Robert didn't know what had suddenly made him think of his old neighbourhood and want to visit it again, but before he knew it, he'd found himself walking along the street where he'd lived as a child. It was a beautiful sunny day, which puzzled him, as he could've sworn it had been pouring with rain not too long before. He prepared himself for the shock of the changes he'd last seen around forty years ago, twice the period of time after he and his family had moved to another house, another area. He'd lived in many different houses since then.
But what was this? The old folks' home that had been built on the field he'd once played football on with his mates had gone, and the field was once again as it had been in his day. What's more, the new houses which had been erected on the site of his former primary school had also vanished, and a perfect duplicate of his boyhood halls of academia now occupied the space. Robert was astonished, reminded of his dreams of winning the Lottery and restoring the neighbourhood to as it had been when he'd lived there. Had someone else done that very thing?
"Let's have a look at the old house," he thought, and made his way down the back lane of the top terraced row where he'd lived from the age of seven to fourteen. He froze in his tracks as his eyes fell upon his former home, the site of so many joyous childhood and teenage memories. A man worked in the back garden, while his wife sat in a deck chair, sipping lemonade and reading her women's magazine. A boy played keepie-uppie in the corner, and the impression of domestic bliss was almost tangible. Robert rubbed his eyes, not quite believing what he was looking at. Wasn't that his father and mother, as well as his brother he saw before him - or at least their very doubles? It couldn't be them, because they'd died years ago, at different times and in different places. Was someone playing a trick on him?

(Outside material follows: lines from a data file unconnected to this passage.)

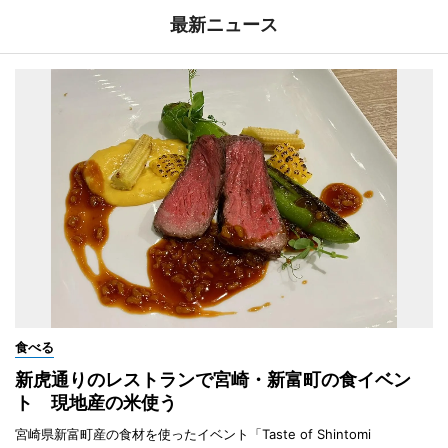
最新ニュース
食べる
新虎通りのレストランで宮崎・新富町の食イベン
ト 現地産の米使う
宮崎県新富町産の食材を使ったイベント「Taste of Shintomi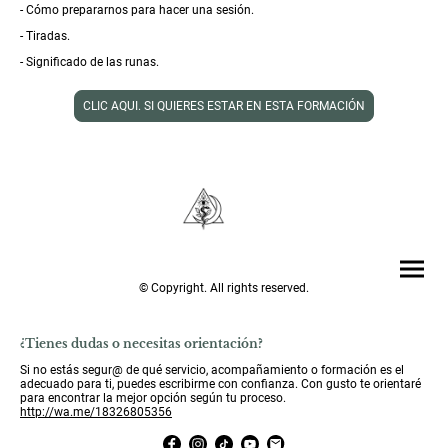
- Cómo prepararnos para hacer una sesión.
- Tiradas.
- Significado de las runas.
CLIC AQUI. SI QUIERES ESTAR EN ESTA FORMACIÓN
© Copyright. All rights reserved.
¿Tienes dudas o necesitas orientación?
Si no estás segur@ de qué servicio, acompañamiento o formación es el
adecuado para ti, puedes escribirme con confianza. Con gusto te orientaré
para encontrar la mejor opción según tu proceso.
http://wa.me/18326805356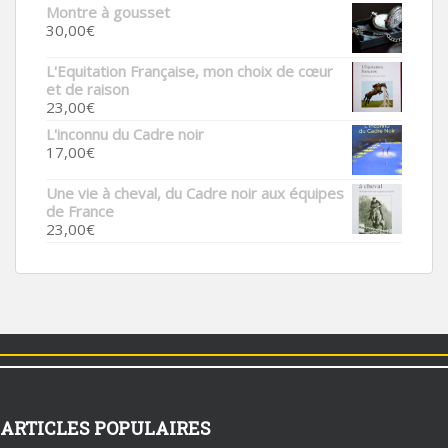
Montre à gousset
30,00
€
L'Equitation Française, mon choix de cœur
et de raison
23,00
€
L'inconnu du Cadre noir
17,00
€
Une vie à cheval, du Cadre noir aux équipes
de France
23,00
€
ARTICLES POPULAIRES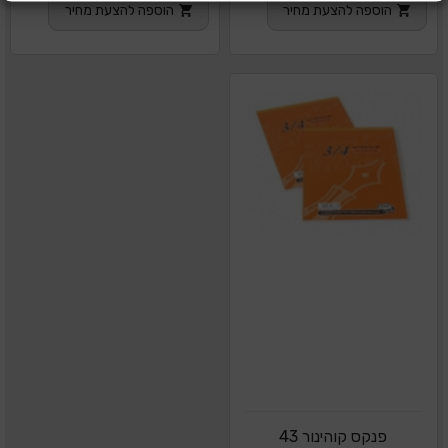
הוספה להצעת מחיר
הוספה להצעת מחיר
פנקס קוהינור 43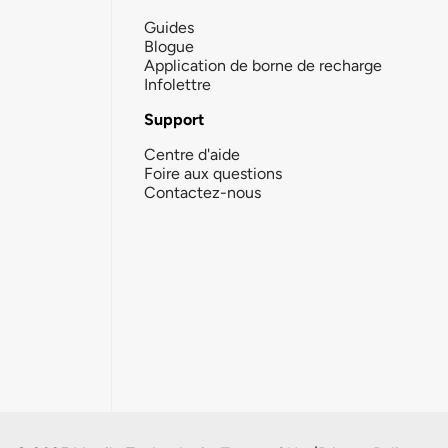
Guides
Blogue
Application de borne de recharge
Infolettre
Support
Centre d'aide
Foire aux questions
Contactez-nous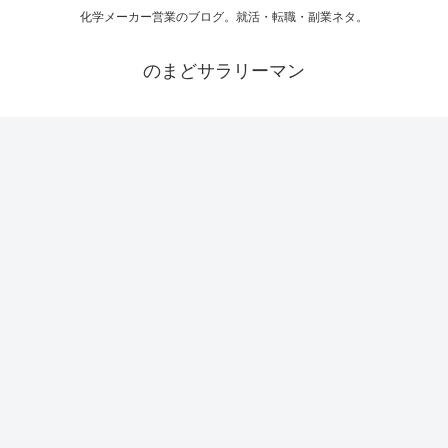
化学メーカー営業のブログ。就活・転職・副業ネタ。
のまどサラリーマン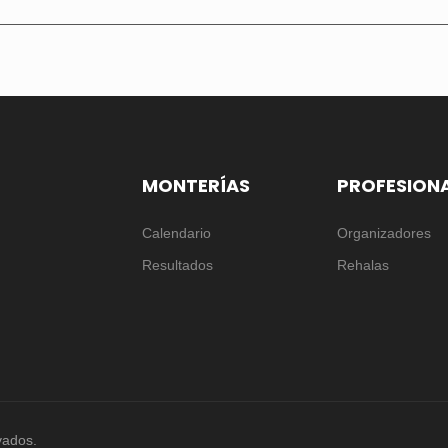
MONTERÍAS
PROFESION
Calendario
Organizadores
Resultados
Rehalas
vados.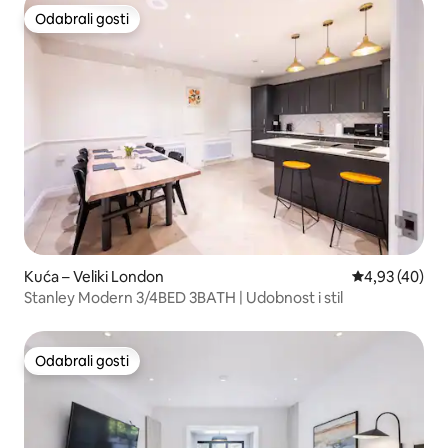
Odabrali gosti
Odabrali gosti
Kuća – Veliki London
Prosječna ocje
4,93 (40)
Stanley Modern 3/4BED 3BATH | Udobnost i stil
Odabrali gosti
Odabrali gosti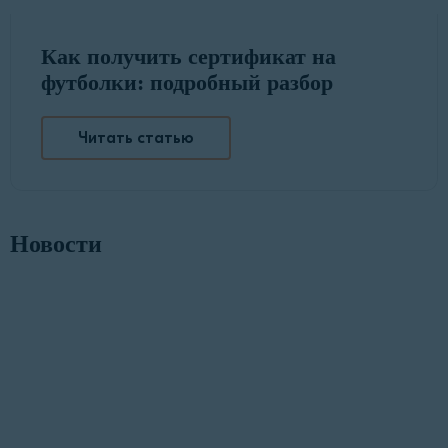
Как получить сертификат на
футболки: подробный разбор
Читать статью
Новости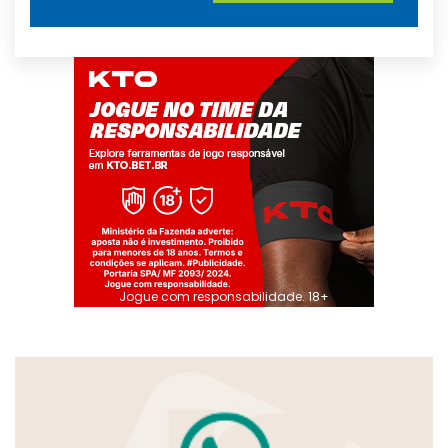
Jogue com responsabilidade. 18+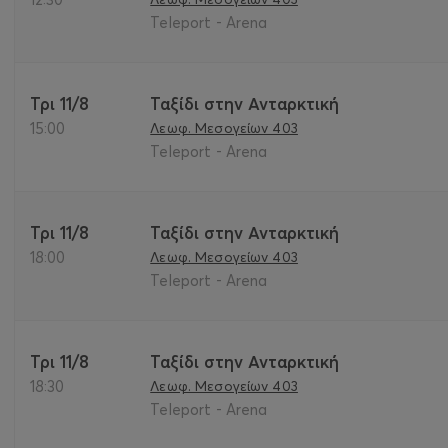
Teleport - Arena
Τρι 11/8
Ταξίδι στην Ανταρκτική
15:00
Λεωφ. Μεσογείων 403
Teleport - Arena
Τρι 11/8
Ταξίδι στην Ανταρκτική
18:00
Λεωφ. Μεσογείων 403
Teleport - Arena
Τρι 11/8
Ταξίδι στην Ανταρκτική
18:30
Λεωφ. Μεσογείων 403
Teleport - Arena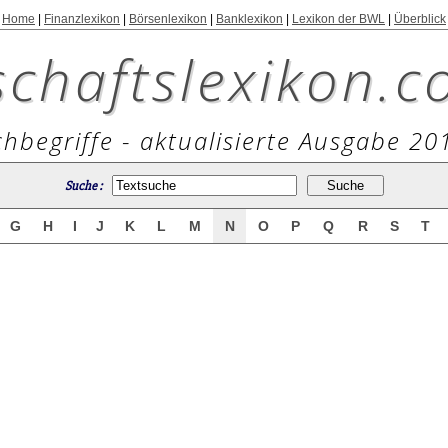
Home
|
Finanzlexikon
|
Börsenlexikon
|
Banklexikon
|
Lexikon der BWL
|
Überblick
schaftslexikon.c
hbegriffe - aktualisierte Ausgabe 20
Suche :
G
H
I
J
K
L
M
N
O
P
Q
R
S
T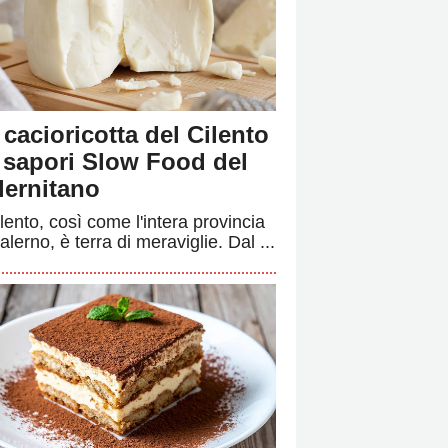
 cacioricotta del Cilento
i sapori Slow Food del
lernitano
ilento, così come l'intera provincia
alerno, è terra di meraviglie. Dal ...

Perhaps he was dreaming, but he could feel the cool breeze that lovingly caressed his heated brow and hear the muted murmur of birds twittering in the nearby trees with a greater intensity than even the most seductive dream was capable of. Surely this could be no delusion? He tried to recall what had prompted him to revisit his old environs. Last thing he remembered was that it was raining, and that he was crossing the road to buy a paper from the newsagent's on the other side of the street. Was that a rapidly approaching car he saw from the corner of his eye as he stepped out onto the road...? Why did he find it so difficult to think, to remember?
His father looked over and hailed him, and his mother and brother smiled in happy surprise. "We were wondering when you'd turn up," his mother said. "Come into the house and we'll have a bite to eat." Not quite understanding, Robert glanced at his watch to see if he had time to indulge this welcome fantasy, whatever its explanation, but his watch was gone from his wrist - a wrist which belonged to that of a young boy.
And then he fully knew all at once what had happened, and with it, the realization that Paradise is exactly what we wish it to be.